Neil Johnson Replied to Luis M. Rocha
Thank you for your comment Luis. Our study was in 2019, and we report the growth of the anti vaccination (Red) in terms of connectivity and cluster size. And this same period also saw a growth in measles outbreaks. Now as a result of Covid-19, we currently see a sudden further increase in activity within this same ecology of clusters around the Covid-19 topic. We are interested in seeing what subsequently happens in terms of take-up rate of an eventual Covid-19 vaccination when it becomes available. Already there has been a rather high level of suspicion and hesitancy around the eventual Covid-19 vaccine in the general population of narratives online in "Green", reflected in a recent Yahoo/YouGov poll: https://news.yahoo.com/new-...
David Stockton
From a Darwinian standpoint, one could surmise that time will cure the problem. Groups who eschew vaccinations and all such interventions regardless of the science involved, will be eliminated from human gene pools at a faster rate than those who welcome the rather substantial health benefits that science has brought about over the last century. I wonder if any of the vaccine doubters are old enough to remember polio. Quite frankly I am more concerned about the harm that platforms such as facebook, twitter, and others poise to our freedom of speech and discourse when they delete content based on their own narrowly defined "truths". I always have thought that the best way to defend the truth was to have open discourse, at all of the depths and breaths of the topic.

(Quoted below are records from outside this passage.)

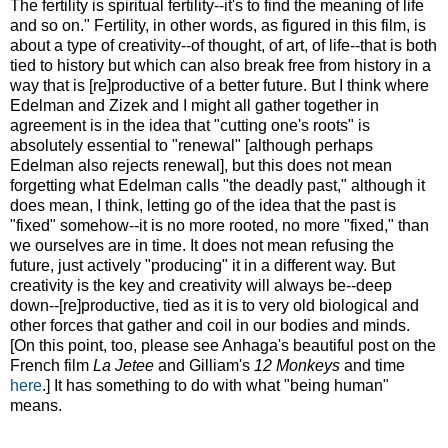
The fertility is spiritual fertility--it's to find the meaning of life
and so on." Fertility, in other words, as figured in this film, is
about a type of creativity--of thought, of art, of life--that is both
tied to history but which can also break free from history in a
way that is [re]productive of a better future. But I think where
Edelman and Zizek and I might all gather together in
agreement is in the idea that "cutting one's roots" is
absolutely essential to "renewal" [although perhaps
Edelman also rejects renewal], but this does not mean
forgetting what Edelman calls "the deadly past," although it
does mean, I think, letting go of the idea that the past is
"fixed" somehow--it is no more rooted, no more "fixed," than
we ourselves are in time. It does not mean refusing the
future, just actively "producing" it in a different way. But
creativity is the key and creativity will always be--deep
down--[re]productive, tied as it is to very old biological and
other forces that gather and coil in our bodies and minds.
[On this point, too, please see Anhaga's beautiful post on the
French film
La Jetee
and Gilliam's
12 Monkeys
and time
here
.] It has something to do with what "being human"
means.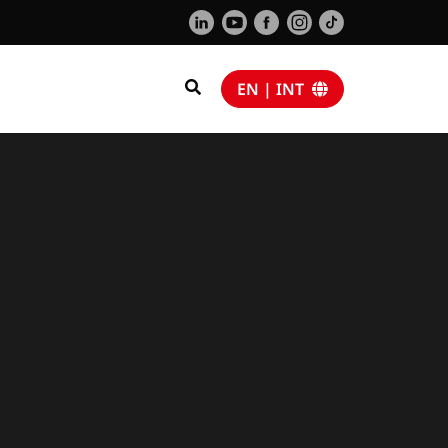
EN | INT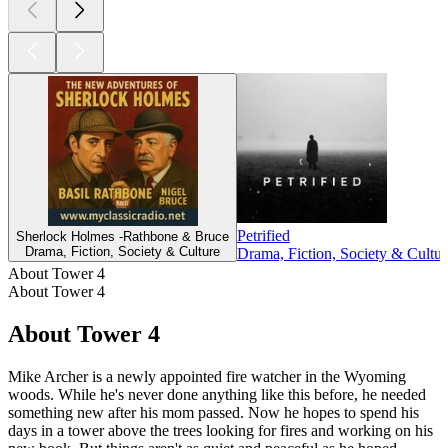
Petrified
Sherlock Holmes -Rathbone & Bruce
Drama, Fiction, Society & Culture
Drama, Fiction, Society & Cultur
About Tower 4
About Tower 4
About Tower 4
Mike Archer is a newly appointed fire watcher in the Wyoming
woods. While he's never done anything like this before, he needed
something new after his mom passed. Now he hopes to spend his
days in a tower above the trees looking for fires and working on his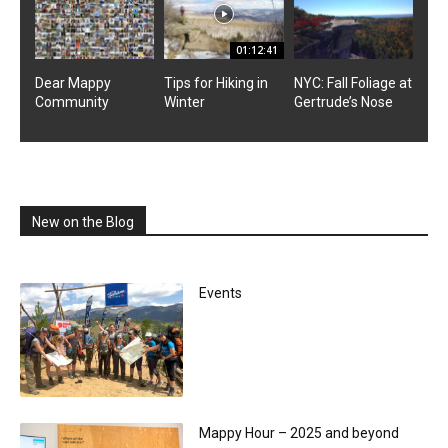
01:12:41
Dear Mappy
Tips for Hiking in
NYC: Fall Foliage at
Community
Winter
Gertrude’s Nose
New on the Blog
Events
Mappy Hour – 2025 and beyond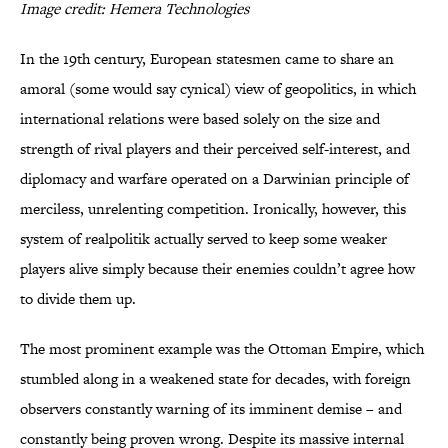
Image credit: Hemera Technologies
In the 19th century, European statesmen came to share an
amoral (some would say cynical) view of geopolitics, in which
international relations were based solely on the size and
strength of rival players and their perceived self-interest, and
diplomacy and warfare operated on a Darwinian principle of
merciless, unrelenting competition. Ironically, however, this
system of realpolitik actually served to keep some weaker
players alive simply because their enemies couldn’t agree how
to divide them up.
The most prominent example was the Ottoman Empire, which
stumbled along in a weakened state for decades, with foreign
observers constantly warning of its imminent demise – and
constantly being proven wrong. Despite its massive internal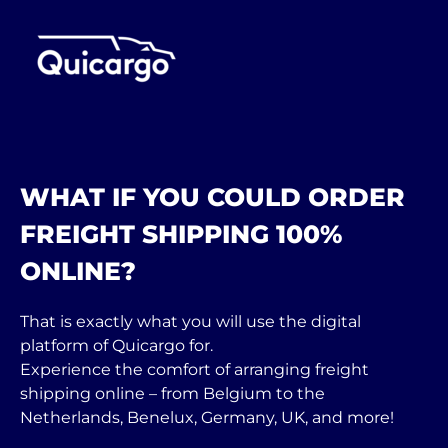
WHAT IF YOU COULD ORDER
FREIGHT SHIPPING 100%
ONLINE?
That is exactly what you will use the digital
platform of Quicargo for.
Experience the comfort of arranging freight
shipping online – from Belgium to the
Netherlands, Benelux, Germany, UK, and more!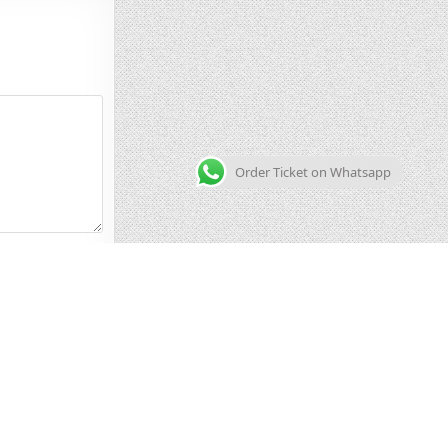
Order Ticket on Whatsapp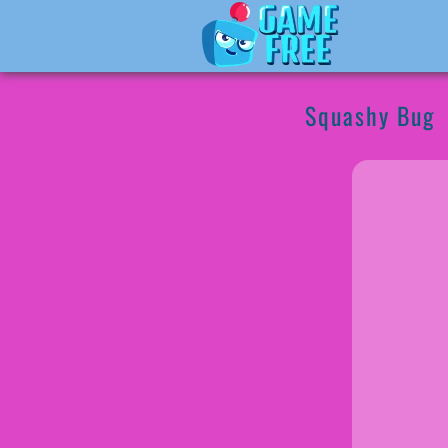
Squashy Bug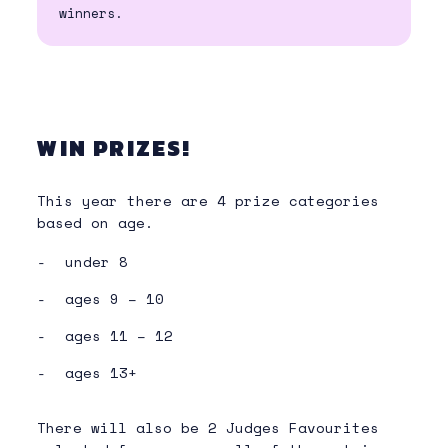
winners.
WIN PRIZES!
This year there are 4 prize categories
based on age.
under 8
ages 9 – 10
ages 11 – 12
ages 13+
There will also be 2 Judges Favourites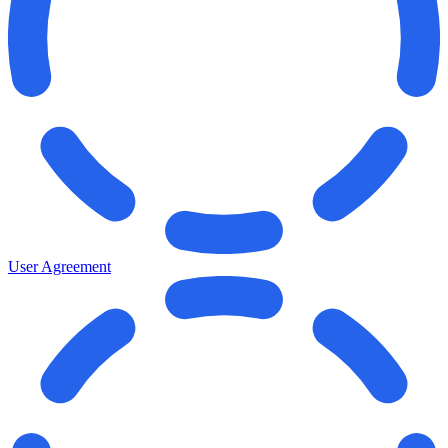
User Agreement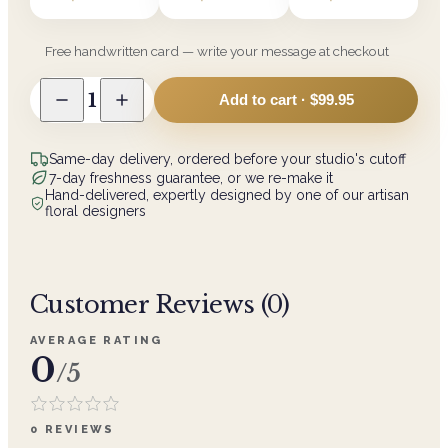
Free handwritten card — write your message at checkout
1
Add to cart ·
$99.95
Same-day delivery, ordered before your studio's cutoff
7-day freshness guarantee, or we re-make it
Hand-delivered, expertly designed by one of our artisan
floral designers
Customer Reviews (
0
)
AVERAGE RATING
0
/5
0
REVIEWS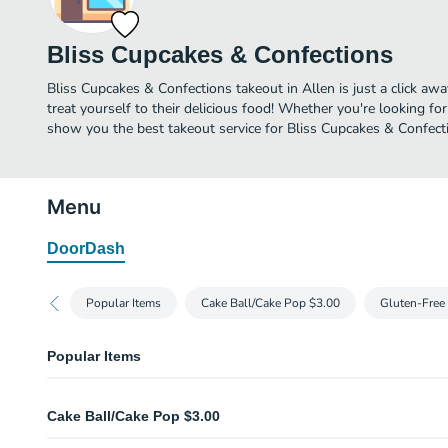
Bliss Cupcakes & Confections
Bliss Cupcakes & Confections takeout in Allen is just a click awa
treat yourself to their delicious food! Whether you're looking for
show you the best takeout service for Bliss Cupcakes & Confecti
Menu
DoorDash
Popular Items
Cake Ball/Cake Pop $3.00
Gluten-Free
Popular Items
Jumbo Cupcakes
Cake Ball/Cake Pop $3.00
We offer Jumbo Cupcakes! All made fresh and ready for you! We also mak
occasions, and cookie cakes too!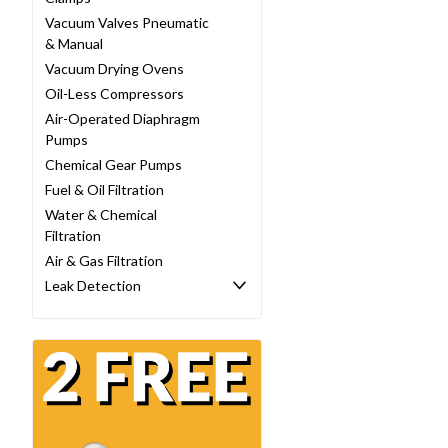
Vacuum Valves Pneumatic
& Manual
Vacuum Drying Ovens
Oil-Less Compressors
Air-Operated Diaphragm
Pumps
Chemical Gear Pumps
Fuel & Oil Filtration
Water & Chemical
Filtration
Air & Gas Filtration
Leak Detection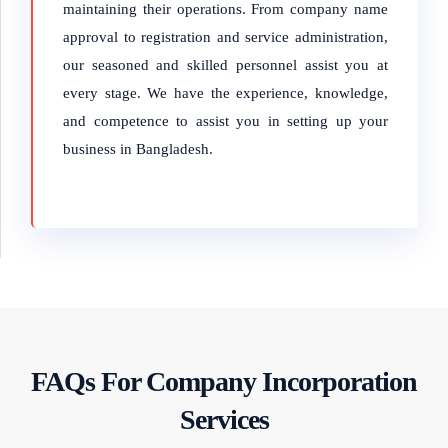
maintaining their operations. From company name
approval to registration and service administration,
our seasoned and skilled personnel assist you at
every stage. We have the experience, knowledge,
and competence to assist you in setting up your
business in Bangladesh.
FAQs For Company Incorporation
Services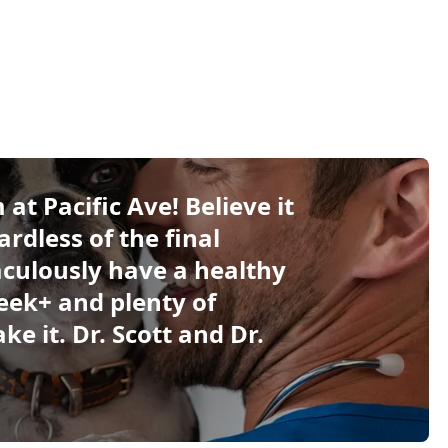
at Pacific Ave! Believe it
ardless of the final
culously have a healthy
eek+ and plenty of
e it. Dr. Scott and Dr.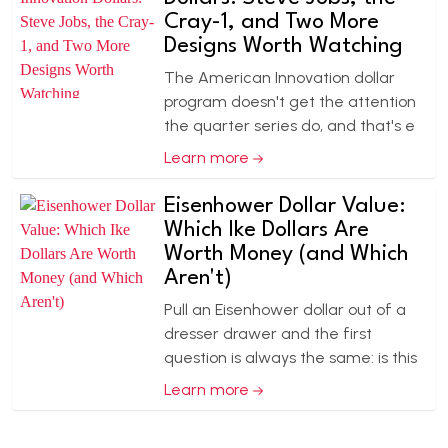
Cray-1, and Two More
Designs Worth Watching
The American Innovation dollar
program doesn't get the attention
the quarter series do, and that's e
Learn more
Eisenhower Dollar Value:
Which Ike Dollars Are
Worth Money (and Which
Aren't)
Pull an Eisenhower dollar out of a
dresser drawer and the first
question is always the same: is this
Learn more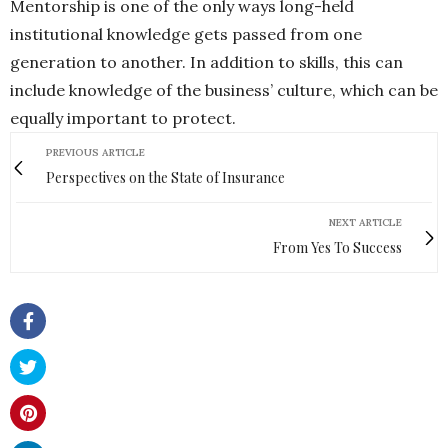
Mentorship is one of the only ways long-held
institutional knowledge gets passed from one
generation to another. In addition to skills, this can
include knowledge of the business’ culture, which can be
equally important to protect.
PREVIOUS ARTICLE
Perspectives on the State of Insurance
NEXT ARTICLE
From Yes To Success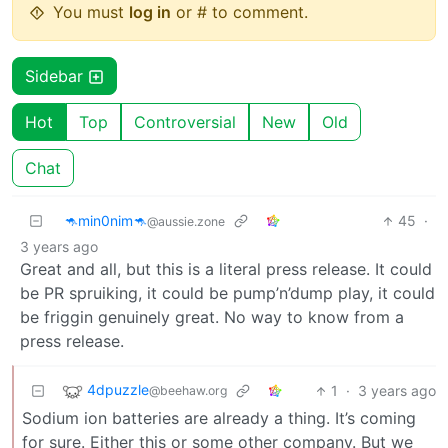
You must
log in
or # to comment.
Sidebar
Hot
Top
Controversial
New
Old
Chat
🦘min0nim🦘
45
·
@aussie.zone
3 years ago
Great and all, but this is a literal press release. It could
be PR spruiking, it could be pump’n’dump play, it could
be friggin genuinely great. No way to know from a
press release.
4dpuzzle
1
·
3 years ago
@beehaw.org
Sodium ion batteries are already a thing. It’s coming
for sure. Either this or some other company. But we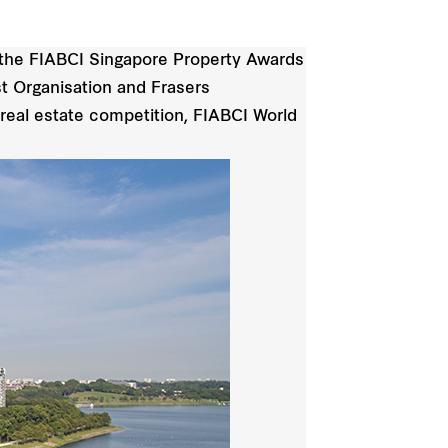
f the FIABCI Singapore Property Awards
t Organisation and Frasers
 real estate competition, FIABCI World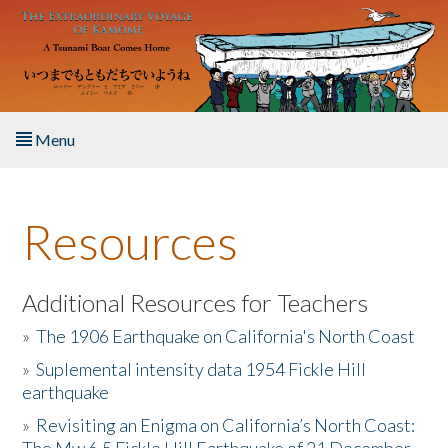
Skip to main content
Menu
Home
Resources
About the Book
Listen to the Book
Additional Resources for Teachers
»
The 1906 Earthquake on California's North Coast
Activities
»
Suplemental intensity data 1954 Fickle Hill
earthquake
The Story & Student Exchange
»
Revisiting an Enigma on California’s North Coast:
Resources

Neil Johnson Replied to David Stockton
Many thanks. As academics we completely agree about the need to seek truth and have open discourse. It is great that Nature has this online comments/responses section set up for us to respond to comments. We apologize that we are slow in responding, it is purely a matter of time constraints.
GiveItAway Replied to David Stockton
It always intrigues me that people who advocate vaccination invoke Darwin to support their contention that those who reject vaccination will be eliminated from the gene pool, thereby confirming Darwin’s theory; when in fact the opposite is the case, because vaccination actually ‘blocks’ the operation of ‘the survival of the fittest’; in fact, if anything it promotes the survival of the naturally unfit and pushes evolution in a direction where the resultant phenotype will only be able to survive in increasingly artificial, man-made environments, increasing the likelihood of catastrophic obliteration. (BTW I have only read the paper cursorily, but the underlying thesis sounds interesting and I will have to give it a more thorough reading to understand it more fully)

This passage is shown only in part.